I’m sure some will take issue with me calling the film pro-war. After all, the painful effects of the violence are seen clearly in Lynsey’s physical and mental struggles. But her greatest desire is still to re-employ. The military is her escape from the memories of her childhood, a noble cause to distract from her personal problems. The motives are questioned but the cause itself is not.
Whether or not the war is worthwhile is not the conflict — it’s just whether or not Lynsey is ready to go back. It’s an attempted neutrality that feels anything but neutral. The filmmakers may be more interested in Lynsey’s family trauma and her connection with James, but repeating the false idea that this war is a difficult yet necessary undertaking cannot be ignored. It feels especially obvious when they have James push back on Lynsey’s worldview in so many other ways and not this one.
Art does not need to state its politics bluntly. But Lynsey repeatedly says she wants to be where she can be helpful and the film lets these statements go unexamined. That’s just as blunt as if the film had James question her ideas of helpful.
The film’s conservative streak continues in a heartfelt scene between Lynsey and her brother who is incarcerated. Again, the performances here are stunning. But having a deaf addict say that being in prison is actually better for him is very twisted. Prisons are not rehab facilities. In fact, drugs — often brought in by guards — are rampant in prison, not to mention the other abuses faced by anyone incarcerated and surely exasperated for someone with a disability.
With prison and the military, the filmmakers soften reality in ways that reinforce our society’s most harmful narratives.

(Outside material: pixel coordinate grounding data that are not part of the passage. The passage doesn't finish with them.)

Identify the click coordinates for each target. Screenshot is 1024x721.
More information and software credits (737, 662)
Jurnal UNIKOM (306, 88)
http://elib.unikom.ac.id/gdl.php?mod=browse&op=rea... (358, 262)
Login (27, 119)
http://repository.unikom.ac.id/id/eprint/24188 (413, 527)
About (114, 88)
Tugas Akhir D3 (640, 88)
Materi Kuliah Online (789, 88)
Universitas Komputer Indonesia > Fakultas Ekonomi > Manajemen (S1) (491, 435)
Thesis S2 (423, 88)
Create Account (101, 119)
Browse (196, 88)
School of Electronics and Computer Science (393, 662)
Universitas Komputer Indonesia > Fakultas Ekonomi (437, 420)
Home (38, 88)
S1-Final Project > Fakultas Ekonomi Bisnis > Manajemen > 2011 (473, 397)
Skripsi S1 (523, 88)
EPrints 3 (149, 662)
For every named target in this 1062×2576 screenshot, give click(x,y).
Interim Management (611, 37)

Causeway is not the only film coming out this year from A24 about a gay soldier that fails in its attempts at neutrality. Elegance Bratton’s semi-autobiographical, The Inspection, aims to show the abuse faced by a gay Black man training to be a marine during the Don’t Ask, Don’t Tell era. The film is honest in its portrayal of homophobia and racism within the military yet never questions the ultimate cause. It’s another film with great performances, another film that seems to reveal the realities of enlistment, another film that suggests these challenges are worth overcoming to support the American military.
Post-Trump, George W. Bush has been allowed an undeserved reevaluation. He’s been shown as a nice, respectable old man who paints. Barack Obama who continued this war — and the war in Iraq that led to at least 184,382 civilian deaths — is celebrated with the same fervor as when he promised to end these wars in 2008.

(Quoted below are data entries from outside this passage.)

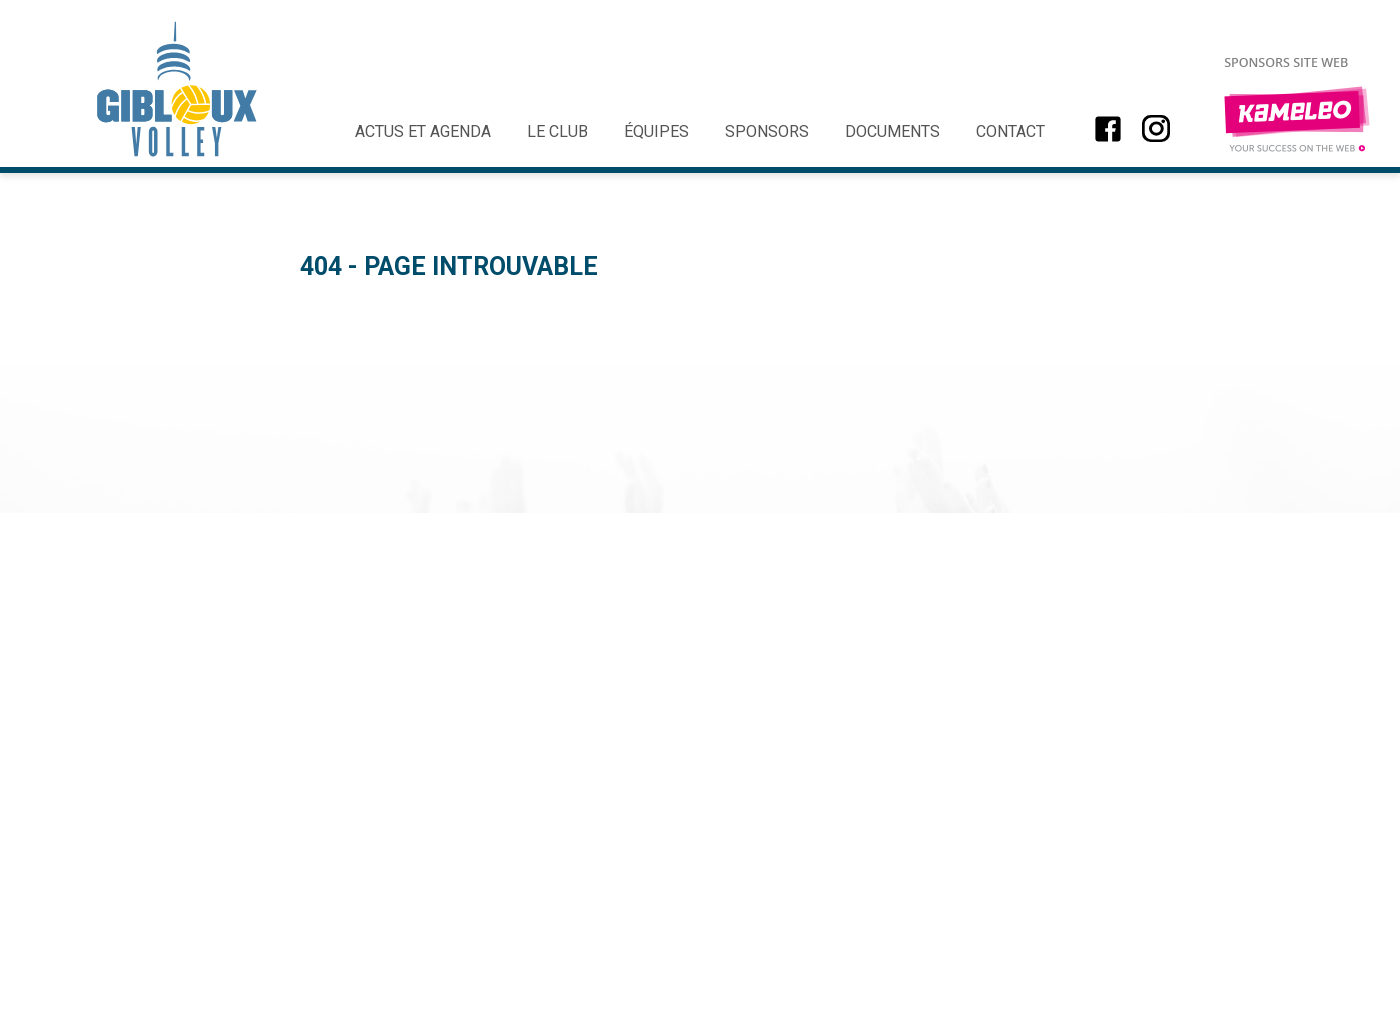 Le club (557, 131)
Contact (1010, 131)
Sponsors (767, 131)
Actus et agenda (423, 131)
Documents (892, 131)
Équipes (656, 131)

The stories we tell about the recent past determine our future. If we allow these wars to be reframed through a queer lens, through a hip A24 lens, we will see their errors repeated. We will continue to spend trillions on defense while leaving vulnerable Americans to suffer and die. We will continue to kill and traumatize so many abroad.
It’s difficult to accept that Lynsey’s pain was for nothing, that the pain of so many real people like Lynsey was for nothing, that the deaths of so many more was for nothing. It’s easier to repeat the lie that it was all worth it. But easy storytelling doesn’t result in the best movies and it doesn’t result in the best world.
Causeway repeats the lie and with that lie washes away the possibility of a better movie, a better world.